If I deny, I remain sick.

In the summer of my sixteenth year, my human sexuality cornered me like a ravenous jackal.

I discovered that my penis also had a “wonderful plan for my life.”

I was in the midst of my first serious relationship with a girl and my curiosity was out to see the cat. I had lived as a good church boy, vacant of any understanding of my body parts beyond my hands and knees for prayer. No one had ever told me what I was supposed to do with what.

Only when.

At the same time, I struck up a friendship with Ben, who was one year younger than me. He, too, was on the quest for fire.

So even though we spent sufficient time working on our church coffee-house together, whenever we were out driving around and talking, we were speculating on the anatomy of the various females we encountered, possessing the knowledge of a new-born baby pontificating on eating steak.

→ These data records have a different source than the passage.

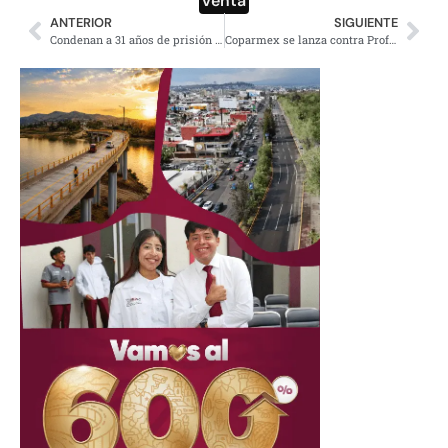
venta
ANTERIOR
SIGUIENTE
Condenan a 31 años de prisión a “Miss Moni”, dueña del Colegio Rébsamen
Coparmex se lanza contra Profeco por suspender venta de quesos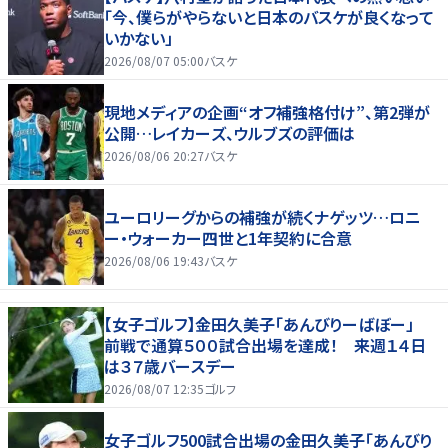
「今、僕らがやらないと日本のバスケが良くなって
いかない」
2026/08/07 05:00
バスケ
現地メディアの企画“オフ補強格付け”、第2弾が
公開…レイカーズ、ウルブズの評価は
2026/08/06 20:27
バスケ
ユーロリーグからの補強が続くナゲッツ…ロニ
ー・ウォーカー四世と1年契約に合意
2026/08/06 19:43
バスケ
【女子ゴルフ】金田久美子「あんびりーばぼー」
前戦で通算５００試合出場を達成！ 来週１４日
は３７歳バースデー
2026/08/07 12:35
ゴルフ
女子ゴルフ500試合出場の金田久美子「あんびり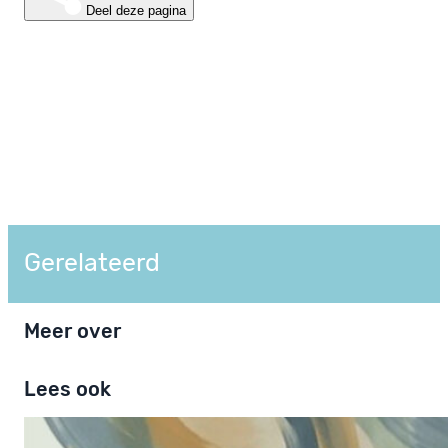
Deel deze pagina
Gerelateerd
Meer over
Lees ook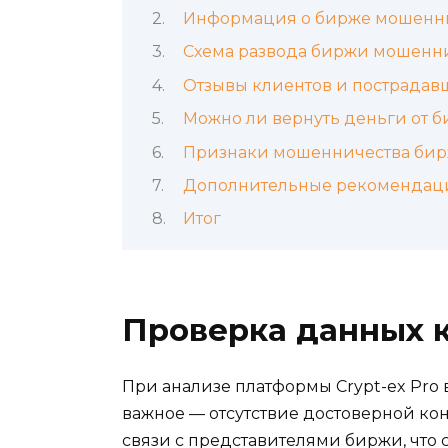
Информация о бирже мошенн
Схема развода биржи мошенн
Отзывы клиентов и пострадав
Можно ли вернуть деньги от 
Признаки мошенничества би
Дополнительные рекомендаци
Итог
Проверка данных 
При анализе платформы Crypt-ex Pro
важное — отсутствие достоверной ко
связи с представителями биржи, что 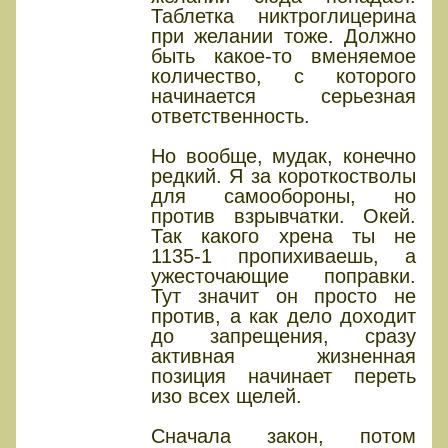
Таблетка никтроглицерина
при желании тоже. Должно
быть какое-то вменяемое
количество, с которого
начинается серьезная
ответственность.
Но вообще, мудак, конечно
редкий. Я за короткостволы
для самообороны, но
против взрывчатки. Окей.
Так какого хрена ты не
1135-1 пропихиваешь, а
ужесточающие поправки.
Тут значит он просто не
против, а как дело доходит
до запрещения, сразу
активная жизненная
позиция начинает переть
изо всех щелей.
Сначала закон, потом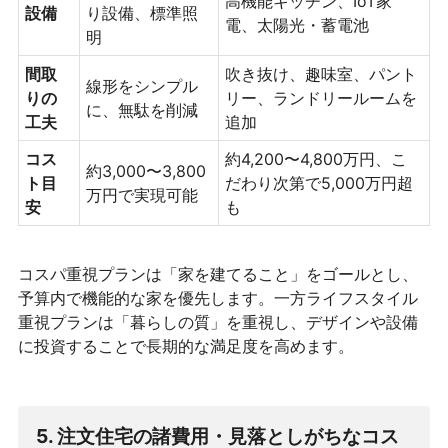
高機能キッチン、IoT家
設備
り設備、標準照
電、太陽光・蓄電池
明
間取
吹き抜け、趣味室、パント
線形をシンプル
りの
リー、ランドリールームを
に、無駄を削減
工夫
追加
コス
約4,200〜4,800万円、こ
約3,000〜3,800
ト目
だわり次第で5,000万円超
万円で実現可能
安
も
コスパ重視プランは「家を建てること」をゴールとし、
予算内で機能的な家を優先します。一方ライフスタイル
重視プランは「暮らしの質」を重視し、デザインや設備
に投資することで長期的な満足度を高めます。
5. 注文住宅の諸費用・見落としがちなコス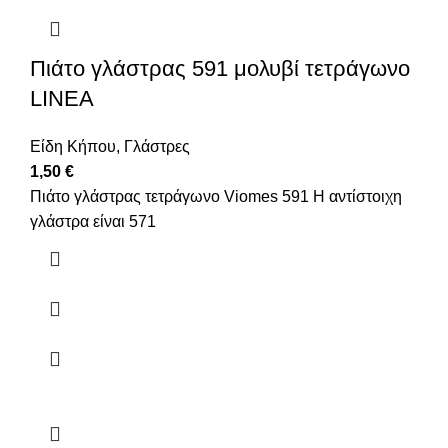
Πιάτο γλάστρας 591 μολυβί τετράγωνο
LINEA
Είδη Κήπου
,
Γλάστρες
1,50
€
Πιάτο γλάστρας τετράγωνο Viomes 591 Η αντίστοιχη
γλάστρα είναι 571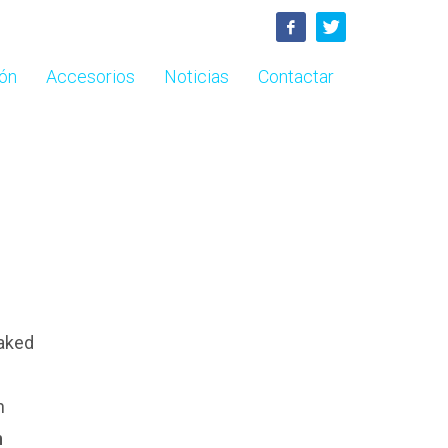
ón
Accesorios
Noticias
Contactar
naked
n
n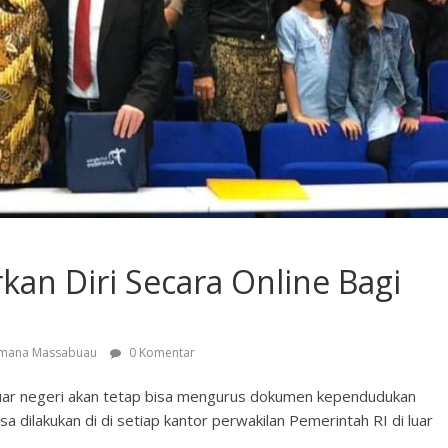
an Diri Secara Online Bagi
smana Massabuau
0 Komentar
luar negeri akan tetap bisa mengurus dokumen kependudukan
isa dilakukan di di setiap kantor perwakilan Pemerintah RI di luar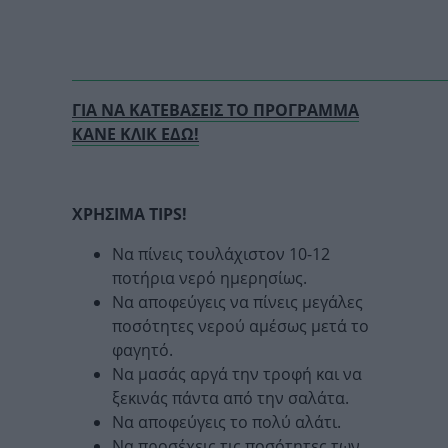
ΓΙΑ ΝΑ ΚΑΤΕΒΑΣΕΙΣ ΤΟ ΠΡΟΓΡΑΜΜΑ
ΚΑΝΕ ΚΛΙΚ ΕΔΩ!
ΧΡΗΣΙΜΑ TIPS!
Να πίνεις τουλάχιστον 10-12
ποτήρια νερό ημερησίως.
Να αποφεύγεις να πίνεις μεγάλες
ποσότητες νερού αμέσως μετά το
φαγητό.
Να μασάς αργά την τροφή και να
ξεκινάς πάντα από την σαλάτα.
Να αποφεύγεις το πολύ αλάτι.
Να προσέχεις τις ποσότητες των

Now, there was a drive-in theater about fifteen miles from our home called the Queensland. On Saturday nights, this establishment showed X-rated movies. I had never seen such a flick, and was beginning to feel the absence.

So I talked to Ben and we decided to make a trip down to this theater and bring paper and pencil to become great students. A couple of other guys got wind of it and begged to go with us. Our first instinct was to say no, but when they continued to plead, we acquiesced.

It was only when we got a mile from the theater that we discovered the other two guys hadn’t brought any money along for admission. So I opened up the big trunk of my Impala and they crawled in to hide, so we could get into the drive-in without paying for them.

It worked beautifully.

Upon arriving and finding our speaker-box of choice, we slyly let them out of the trunk and they came into the car. For the next three-and-a-half hours, the four of us drooled like teething babies.

We saw things we had never seen before. Some of it we liked, and some of it was grotesque and scary.

But we watched it all.

I was the oldest one in the car, and therefore should have had better sense–especially in assessing who I took to see the “skin and sin.”

The following Wednesday, I was called to the preacher’s office. One of the young boys who had been in the back seat had a fit of conscience and confessed his evil deed to his parents. I was confronted, disciplined and told what a “terrible witness I was.”

I didn’t care.

I guess none of these young men ended up being rapists or sex offenders, but I’m very sorry for what I did. I had no right to tie their confusion in with my confusion to create chaos.

What should I have done?

I probably should have complained to the adults around me about how ignorant and devoid of knowledge they had left me, in a world of lions, tigers and bears–oh, my.

So when I became a father, I told my children very early about the sexual aspect of their lives.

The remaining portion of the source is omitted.